Injection Molding vs Blow Molding – Difference Between Blow Molding and Injection Molding

2022.10.27

Injection molding and blow molding are both plastic production techniques, what are the differences between them, and what are their unique advantages?

What is Injection Molding?

Injection molding refers to the process of making semi-finished products of a certain shape by pressing, injecting, cooling, and separating molten raw materials, plastic is most commonly used. This method is to melt the plastic material and then inject it into the film cavity. Once the melted plastic enters the mold, it will be cold-formed and processed into the desired shape. The shape obtained is often the final finished product shape, and no other processing is required. In addition, the injection molding process can well control the details, such as the bulge, rib, thread, and other parts that can be molded in one step in the injection molding. An injection molding machine is the main equipment that uses injection molds to make thermoplastic or thermosetting materials into plastic products of various shapes. Injection molding machines and molds are essential for completing the process.

What is Blow Molding?

Blowing molding refers to the tubular plastic parities produced by extrusion or injection molding of thermoplastic resin, which are placed in the split mold while hot or soft, and compressed air is introduced immediately after the mold is closed, causing the plastic parities to be blown and tightly attached to the inner wall of the mold. After chilling and demolding, various hollow objects are produced.

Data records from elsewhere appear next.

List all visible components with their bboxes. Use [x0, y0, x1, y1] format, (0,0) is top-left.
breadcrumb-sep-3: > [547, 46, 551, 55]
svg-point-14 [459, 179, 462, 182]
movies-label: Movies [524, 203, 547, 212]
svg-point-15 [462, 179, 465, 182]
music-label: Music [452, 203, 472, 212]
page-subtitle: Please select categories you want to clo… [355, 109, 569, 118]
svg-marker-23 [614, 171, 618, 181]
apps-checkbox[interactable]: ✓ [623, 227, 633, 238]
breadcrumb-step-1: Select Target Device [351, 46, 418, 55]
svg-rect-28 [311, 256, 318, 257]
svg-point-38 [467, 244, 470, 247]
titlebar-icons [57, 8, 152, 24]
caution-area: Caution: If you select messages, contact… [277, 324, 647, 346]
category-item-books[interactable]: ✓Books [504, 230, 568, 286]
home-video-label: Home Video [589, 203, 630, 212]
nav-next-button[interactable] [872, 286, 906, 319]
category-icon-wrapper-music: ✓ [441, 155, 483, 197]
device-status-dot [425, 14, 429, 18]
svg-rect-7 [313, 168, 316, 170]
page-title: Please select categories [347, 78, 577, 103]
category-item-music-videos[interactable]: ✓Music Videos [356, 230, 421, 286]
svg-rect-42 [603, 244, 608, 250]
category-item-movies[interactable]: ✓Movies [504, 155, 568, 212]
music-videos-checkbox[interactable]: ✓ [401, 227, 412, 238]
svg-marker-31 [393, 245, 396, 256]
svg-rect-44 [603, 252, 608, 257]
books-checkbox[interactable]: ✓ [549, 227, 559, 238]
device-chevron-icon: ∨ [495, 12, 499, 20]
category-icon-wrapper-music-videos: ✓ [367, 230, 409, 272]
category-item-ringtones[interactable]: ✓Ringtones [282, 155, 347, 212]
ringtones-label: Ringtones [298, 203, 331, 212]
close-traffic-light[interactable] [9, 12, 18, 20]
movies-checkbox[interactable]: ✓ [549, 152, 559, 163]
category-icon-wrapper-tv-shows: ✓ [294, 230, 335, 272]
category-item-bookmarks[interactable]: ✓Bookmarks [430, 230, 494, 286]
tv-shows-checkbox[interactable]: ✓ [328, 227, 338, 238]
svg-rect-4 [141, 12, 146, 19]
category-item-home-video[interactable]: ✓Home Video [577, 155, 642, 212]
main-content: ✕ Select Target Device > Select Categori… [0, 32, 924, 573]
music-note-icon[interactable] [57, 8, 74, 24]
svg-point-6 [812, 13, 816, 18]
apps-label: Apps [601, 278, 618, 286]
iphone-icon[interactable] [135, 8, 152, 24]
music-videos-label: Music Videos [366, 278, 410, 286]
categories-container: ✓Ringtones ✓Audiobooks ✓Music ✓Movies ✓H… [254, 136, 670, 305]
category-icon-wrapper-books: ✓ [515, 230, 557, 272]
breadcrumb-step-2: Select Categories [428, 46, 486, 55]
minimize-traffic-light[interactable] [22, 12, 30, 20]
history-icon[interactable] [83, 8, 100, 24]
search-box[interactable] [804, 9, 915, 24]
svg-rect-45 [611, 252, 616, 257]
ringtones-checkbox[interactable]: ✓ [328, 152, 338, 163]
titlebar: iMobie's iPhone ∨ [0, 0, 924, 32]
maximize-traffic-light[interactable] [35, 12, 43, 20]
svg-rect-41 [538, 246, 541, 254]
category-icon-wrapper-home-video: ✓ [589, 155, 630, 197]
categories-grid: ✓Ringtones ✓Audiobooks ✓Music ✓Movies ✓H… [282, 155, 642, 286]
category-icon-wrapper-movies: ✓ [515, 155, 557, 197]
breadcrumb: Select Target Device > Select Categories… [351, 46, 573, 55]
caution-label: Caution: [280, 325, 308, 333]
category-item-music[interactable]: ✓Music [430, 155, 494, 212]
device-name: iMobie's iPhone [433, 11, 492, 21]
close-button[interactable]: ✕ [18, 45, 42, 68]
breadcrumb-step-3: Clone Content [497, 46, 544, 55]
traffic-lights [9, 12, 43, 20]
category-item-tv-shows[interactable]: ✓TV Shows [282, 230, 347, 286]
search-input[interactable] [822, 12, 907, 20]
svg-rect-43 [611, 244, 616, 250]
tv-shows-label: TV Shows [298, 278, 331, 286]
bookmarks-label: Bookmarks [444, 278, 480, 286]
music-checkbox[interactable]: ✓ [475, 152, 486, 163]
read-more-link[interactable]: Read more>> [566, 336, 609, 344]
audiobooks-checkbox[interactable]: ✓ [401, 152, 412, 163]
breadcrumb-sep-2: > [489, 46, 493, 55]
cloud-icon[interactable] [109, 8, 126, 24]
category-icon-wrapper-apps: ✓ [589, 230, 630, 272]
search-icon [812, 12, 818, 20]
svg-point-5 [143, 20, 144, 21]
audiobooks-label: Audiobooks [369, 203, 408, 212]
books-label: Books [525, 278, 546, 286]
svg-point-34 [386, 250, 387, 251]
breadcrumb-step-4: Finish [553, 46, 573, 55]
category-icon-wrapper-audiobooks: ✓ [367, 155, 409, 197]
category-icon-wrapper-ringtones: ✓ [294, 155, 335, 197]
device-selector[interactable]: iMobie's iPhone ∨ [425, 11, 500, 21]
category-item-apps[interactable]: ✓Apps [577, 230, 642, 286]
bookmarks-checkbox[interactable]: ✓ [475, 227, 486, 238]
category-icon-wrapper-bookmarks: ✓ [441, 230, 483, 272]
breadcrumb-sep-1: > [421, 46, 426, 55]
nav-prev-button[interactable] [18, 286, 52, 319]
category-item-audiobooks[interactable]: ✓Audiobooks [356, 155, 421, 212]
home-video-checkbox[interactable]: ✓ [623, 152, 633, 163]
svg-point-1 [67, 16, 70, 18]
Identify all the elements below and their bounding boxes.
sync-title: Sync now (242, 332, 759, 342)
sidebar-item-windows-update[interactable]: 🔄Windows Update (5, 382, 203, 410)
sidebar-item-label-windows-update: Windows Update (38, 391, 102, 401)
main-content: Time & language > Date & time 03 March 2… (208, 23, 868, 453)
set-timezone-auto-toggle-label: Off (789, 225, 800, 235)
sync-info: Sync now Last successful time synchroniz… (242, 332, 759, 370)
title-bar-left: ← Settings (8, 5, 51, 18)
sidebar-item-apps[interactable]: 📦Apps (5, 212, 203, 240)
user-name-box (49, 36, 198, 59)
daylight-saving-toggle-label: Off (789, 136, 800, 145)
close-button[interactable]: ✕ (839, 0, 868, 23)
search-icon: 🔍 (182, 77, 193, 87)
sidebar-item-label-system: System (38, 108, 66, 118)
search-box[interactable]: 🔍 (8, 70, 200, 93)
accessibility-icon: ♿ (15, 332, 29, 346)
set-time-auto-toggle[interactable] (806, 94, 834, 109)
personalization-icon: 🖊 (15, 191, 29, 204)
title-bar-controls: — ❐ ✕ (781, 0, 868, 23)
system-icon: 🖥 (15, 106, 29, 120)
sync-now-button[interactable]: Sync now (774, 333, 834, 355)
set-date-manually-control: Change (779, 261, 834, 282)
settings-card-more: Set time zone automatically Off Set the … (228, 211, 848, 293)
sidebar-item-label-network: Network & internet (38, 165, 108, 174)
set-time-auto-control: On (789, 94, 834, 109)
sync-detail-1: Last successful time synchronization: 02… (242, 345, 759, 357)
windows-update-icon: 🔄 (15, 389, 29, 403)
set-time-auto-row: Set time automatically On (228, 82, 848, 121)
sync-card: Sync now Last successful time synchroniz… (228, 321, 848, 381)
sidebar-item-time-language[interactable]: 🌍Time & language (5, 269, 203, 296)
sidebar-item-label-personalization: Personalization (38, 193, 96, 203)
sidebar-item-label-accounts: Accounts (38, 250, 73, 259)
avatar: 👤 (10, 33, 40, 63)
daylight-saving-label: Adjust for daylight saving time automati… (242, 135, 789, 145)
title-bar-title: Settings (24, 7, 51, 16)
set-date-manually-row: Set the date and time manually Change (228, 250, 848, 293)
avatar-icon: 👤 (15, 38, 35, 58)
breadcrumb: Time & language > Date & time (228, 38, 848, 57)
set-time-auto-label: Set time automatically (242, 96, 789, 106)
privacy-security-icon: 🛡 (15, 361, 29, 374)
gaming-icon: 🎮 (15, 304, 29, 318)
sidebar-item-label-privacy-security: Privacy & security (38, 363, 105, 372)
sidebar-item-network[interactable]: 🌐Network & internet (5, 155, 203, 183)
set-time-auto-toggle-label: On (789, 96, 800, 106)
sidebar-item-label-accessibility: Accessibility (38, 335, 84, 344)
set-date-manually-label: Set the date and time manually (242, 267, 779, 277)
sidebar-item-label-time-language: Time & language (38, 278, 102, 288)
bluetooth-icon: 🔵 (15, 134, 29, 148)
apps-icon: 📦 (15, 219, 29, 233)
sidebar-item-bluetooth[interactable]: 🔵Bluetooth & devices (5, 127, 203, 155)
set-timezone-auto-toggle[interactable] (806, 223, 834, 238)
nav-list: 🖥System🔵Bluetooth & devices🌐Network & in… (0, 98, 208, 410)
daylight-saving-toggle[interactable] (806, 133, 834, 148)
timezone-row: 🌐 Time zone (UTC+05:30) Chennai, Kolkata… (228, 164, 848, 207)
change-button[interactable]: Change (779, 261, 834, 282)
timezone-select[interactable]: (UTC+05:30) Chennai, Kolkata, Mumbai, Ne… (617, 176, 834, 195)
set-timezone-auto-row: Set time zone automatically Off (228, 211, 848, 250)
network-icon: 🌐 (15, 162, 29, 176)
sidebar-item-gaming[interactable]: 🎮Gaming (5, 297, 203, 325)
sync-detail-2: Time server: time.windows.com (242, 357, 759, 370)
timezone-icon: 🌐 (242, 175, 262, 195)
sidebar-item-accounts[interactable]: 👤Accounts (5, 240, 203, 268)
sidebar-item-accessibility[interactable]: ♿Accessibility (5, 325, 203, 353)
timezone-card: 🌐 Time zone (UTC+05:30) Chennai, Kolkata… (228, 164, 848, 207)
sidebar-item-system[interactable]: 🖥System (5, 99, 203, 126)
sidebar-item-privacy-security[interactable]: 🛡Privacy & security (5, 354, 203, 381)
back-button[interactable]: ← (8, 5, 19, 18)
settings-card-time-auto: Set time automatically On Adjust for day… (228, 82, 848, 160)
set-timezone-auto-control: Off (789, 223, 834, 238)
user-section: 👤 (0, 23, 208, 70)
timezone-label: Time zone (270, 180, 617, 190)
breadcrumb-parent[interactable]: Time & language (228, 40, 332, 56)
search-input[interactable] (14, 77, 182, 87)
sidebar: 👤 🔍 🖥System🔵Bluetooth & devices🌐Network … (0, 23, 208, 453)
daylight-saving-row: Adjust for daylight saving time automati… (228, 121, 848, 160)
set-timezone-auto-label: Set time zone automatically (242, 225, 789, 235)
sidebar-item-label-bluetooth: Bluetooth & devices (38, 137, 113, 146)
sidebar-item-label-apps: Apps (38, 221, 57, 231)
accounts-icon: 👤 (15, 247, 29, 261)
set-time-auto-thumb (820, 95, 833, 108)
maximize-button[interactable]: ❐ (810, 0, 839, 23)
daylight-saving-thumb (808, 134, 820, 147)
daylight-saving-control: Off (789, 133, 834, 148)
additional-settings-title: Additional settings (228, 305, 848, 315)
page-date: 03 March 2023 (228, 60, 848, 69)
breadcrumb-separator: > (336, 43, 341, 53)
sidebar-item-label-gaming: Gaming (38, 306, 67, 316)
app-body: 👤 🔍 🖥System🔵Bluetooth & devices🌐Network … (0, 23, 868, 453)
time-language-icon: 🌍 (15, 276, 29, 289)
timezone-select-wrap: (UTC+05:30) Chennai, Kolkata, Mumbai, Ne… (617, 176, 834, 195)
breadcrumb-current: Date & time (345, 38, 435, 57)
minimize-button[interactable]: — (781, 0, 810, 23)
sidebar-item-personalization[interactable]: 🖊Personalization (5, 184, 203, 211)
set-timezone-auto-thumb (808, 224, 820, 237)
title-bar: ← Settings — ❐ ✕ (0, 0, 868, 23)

Difference Between Blow Molding and Injection Molding

The main difference between injection mold and blow mold is the presentation form of products. The products produced by the injection molding process are usually thick, relatively simple, and have low requirements for raw materials. The blow molding process is different. The products produced are thin and transparent, and it is easy to see any defects. Because of this, the processing requirements of the blow molding die are high, and there are certain requirements for the toughness and tensile properties of the raw materials.

1. Complexity. Blow molding can only be used for the production of simple geometries. The injection molding process can be used for the production of parts with complex designs.

2. Products. Blow molded products are hollow, and the color is mostly black because black can cover the defects of burr and uneven surfaces caused by the blow molding process, and the blow molding mouth is hollow, so the weight is light. The surface of injection-molded products is smooth, the texture is better than that of blow-molded products, and the phase flexibility and compression resistance are better than that of blow-molded products.

3. Price. The equipment price and product prices of blow molding are relatively lower than those of injection molding.

 

Injection Molding vs Blow Molding, Which One is Better?

Advantages of injection molding:

The wall thickness distribution of the injection molding parison can be precisely controlled by the injection mold, so that the wall thickness of the resulting container is more uniform, avoiding the thinning phenomenon that is easy to occur in the corners of general blow molded products. The parison made by injection can be full-blown into the blow molding mold, reducing the waste of molding materials and saving the repair time of products.

 

Disadvantages of injection molding:

Two sets of injection and blow molding molds and a hollow core mold with a valve must be used for injection molding, and the cost of the injection mold and core mold is relatively high; The injection parison temperature is high, and the high-temperature parison needs a longer cooling and shaping time after blowing in the injection mold so that the whole molding cycle of the product is prolonged and the production efficiency is reduced. The internal stress of injection molding parison is large, and it is easy to be subject to uneven cooling when changing the mold, which increases the risk of stress cracking of polyolefin plastic blow molding containers. Each product must use two sets of molds, injection mold and blow molding mold. The injection mold blank should be able to withstand high pressure, the positioning tolerance of the two sets of molds is high, the mold cost is increased, the shape and size of the production container are limited, and it is not suitable to produce containers with handles.

 

Advantages of blow molding:

The cost of blow molding machines, especially blow molding molds, is low. When molding similar products, the cost of blow molding machines is about 1/3-1/2 of that of injection molding machines, and the production cost of products is also low. In blow molding, the parison is formed by the die under low pressure and inflated under low pressure, mostly 0.2-1.0 mpa. Therefore, the residual stress of the product is small, and the resistance to tensile, impact, bending and environmental strains is high, with good performance. In injection molding, the melt must pass through the mold runner and gate under high pressure of 15-140 MPa, which will lead to uneven stress distribution. The wall thickness of blow-molded products is uniform and consistent, and no post-processing is required. The products have no seams and little waste.

 

Disadvantages of blow molding:

The blow molding die shall be designed with an exhausted groove, concave bottom, and corrosion-resistant carbon tool steel and ordinary alloy steel. Tube blank temperature and blow molding temperature. If the temperature is too high, the viscosity of molten material is low and it is easy to deform, which causes the uneven thickness of the tube blank during transfer. The products with too low temperature often have more internal stress and are prone to deformation and stress fracture in use.